At the time, Rev. Clint Augustyn had just become the church’s lead pastor. He and his wife had received their first foster care license five years earlier and knew many of the challenges foster families faced – one of them being finding clothing and basic needs for children in care.
The missions council began dreaming of a place where foster families would be able to access the basic clothing and emergency needs for children in care. The place they envisioned would resemble more a children’s boutique than a utilitarian closet. It would be a place where foster kids would feel special and have choices designed just for them.
Soon the founders, Karen Liles, Amy Medieros, and Pastor Clint began transforming an unused room on the church campus into what is now known as Jessie’s Closet, named after Jessie Hall…
…Jessie was a leader in the missions council at Desert Grace for many years and had moved away. The “closet” that would bear her name was receiving fresh paint in kid-friendly colors, new store fixtures, and the first donated clothing.
Jessie’s Closet finally made its debut in the Fall. Some basic rules had been put in place: all of the donated items to be offered would have to be nearly perfect. Socks and underwear would have to be brand-new. Any used clothing was washed, inspected, and ironed so that you could hardly tell the difference between brand-new items and those which had been worn before.
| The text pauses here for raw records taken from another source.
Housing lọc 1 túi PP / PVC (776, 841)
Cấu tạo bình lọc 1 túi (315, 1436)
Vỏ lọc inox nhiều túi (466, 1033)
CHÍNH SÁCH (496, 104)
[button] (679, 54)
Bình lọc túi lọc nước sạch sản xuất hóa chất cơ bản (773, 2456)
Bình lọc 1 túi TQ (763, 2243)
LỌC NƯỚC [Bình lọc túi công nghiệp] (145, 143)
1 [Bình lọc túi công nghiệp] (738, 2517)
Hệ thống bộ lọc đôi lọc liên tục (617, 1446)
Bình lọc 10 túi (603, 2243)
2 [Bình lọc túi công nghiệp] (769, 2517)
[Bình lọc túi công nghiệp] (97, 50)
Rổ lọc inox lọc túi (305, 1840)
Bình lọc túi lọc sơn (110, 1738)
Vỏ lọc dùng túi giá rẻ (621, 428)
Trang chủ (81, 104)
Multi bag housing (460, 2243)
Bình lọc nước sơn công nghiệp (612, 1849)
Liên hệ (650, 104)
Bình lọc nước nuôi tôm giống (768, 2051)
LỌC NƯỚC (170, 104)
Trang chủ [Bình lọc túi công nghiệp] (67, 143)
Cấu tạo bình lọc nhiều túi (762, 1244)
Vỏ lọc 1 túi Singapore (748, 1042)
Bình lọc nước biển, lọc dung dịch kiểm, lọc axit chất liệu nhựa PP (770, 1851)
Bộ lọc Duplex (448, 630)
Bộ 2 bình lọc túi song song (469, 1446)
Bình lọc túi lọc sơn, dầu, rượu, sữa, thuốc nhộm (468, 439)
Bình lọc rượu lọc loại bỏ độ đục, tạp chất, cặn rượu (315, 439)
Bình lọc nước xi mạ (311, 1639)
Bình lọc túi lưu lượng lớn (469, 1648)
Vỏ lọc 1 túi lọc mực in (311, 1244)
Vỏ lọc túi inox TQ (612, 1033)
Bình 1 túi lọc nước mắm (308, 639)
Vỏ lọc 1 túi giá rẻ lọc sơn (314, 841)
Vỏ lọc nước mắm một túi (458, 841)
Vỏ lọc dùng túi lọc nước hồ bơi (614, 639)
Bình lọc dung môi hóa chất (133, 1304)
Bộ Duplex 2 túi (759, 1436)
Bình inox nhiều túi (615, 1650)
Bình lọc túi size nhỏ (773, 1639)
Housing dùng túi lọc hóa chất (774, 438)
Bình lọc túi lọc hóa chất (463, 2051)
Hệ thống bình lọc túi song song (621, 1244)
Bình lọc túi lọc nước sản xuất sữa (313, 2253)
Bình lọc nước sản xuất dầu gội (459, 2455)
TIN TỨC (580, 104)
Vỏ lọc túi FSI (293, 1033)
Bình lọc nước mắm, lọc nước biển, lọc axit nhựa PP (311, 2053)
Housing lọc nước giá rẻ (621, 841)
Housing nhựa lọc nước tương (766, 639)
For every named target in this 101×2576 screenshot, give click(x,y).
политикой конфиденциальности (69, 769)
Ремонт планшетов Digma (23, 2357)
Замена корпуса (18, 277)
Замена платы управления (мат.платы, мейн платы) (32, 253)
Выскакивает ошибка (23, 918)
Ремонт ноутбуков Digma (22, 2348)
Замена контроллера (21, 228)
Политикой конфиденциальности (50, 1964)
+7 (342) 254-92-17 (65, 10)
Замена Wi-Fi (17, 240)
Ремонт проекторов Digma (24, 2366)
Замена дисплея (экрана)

At the time it opened, Jessie’s Closet had a very limited supply of clothing. The team also offered what they called “MyBags”, a hand-made bag filled with age-appropriate basic hygiene items as well as a toy that were for foster children to keep with them wherever they may go. The idea was that this would allow for a foster parent to spend the first 24 hours comforting the child rather than running around gathering supplies.
The original closet had very limited hours and attracted only a portion of Yuma’s foster families…
…Over time, new services were added – the availability of diapers, car seats, and other basic needs when available. The team wanted to meet even more needs and serve even more families.
In the summer of 2017, just four years after the idea was initially developed, the closet underwent a major transformation. Desert Grace formed a new, separate 501(c)3 nonprofit corporation that was given the name “Jessie’s Closet Foster Child Resource Center.” Plans were made to expand and move the closet to the center of town.
In February 2018, the Closet moved into its new location on Avenue A – the former Green Valley Pool and Patio store. With a significantly larger space, even more clothing could be displayed. Also, this meant significantly higher expenses with rent, utilities,and other costs that were previously covered as part of the church campus. To help raise funds to cover the costs, a thrift store named “Jessie’s Treasures” was added and
opened with the newly expanded Closet.
In 2021, the facility received a major facelift inside and out – and what may seem like a very small thing became very special: Jessie’s Closet had its very first dedicated changing room for foster kids trying on clothes!
The restroom was renovated and a washer and dryer were installed to help process clothing on-site. Rooms opened up and expanded the available space. The Center was able to hire some assistants to expand its hours and improve service to our most important clients: our foster families.
Jessie’s Closet Foster Child Resource Center and Jessie’s Treasures serves the Yuma community with plans to continue to improve the lives of foster families and children. Only God knows where things will go from here!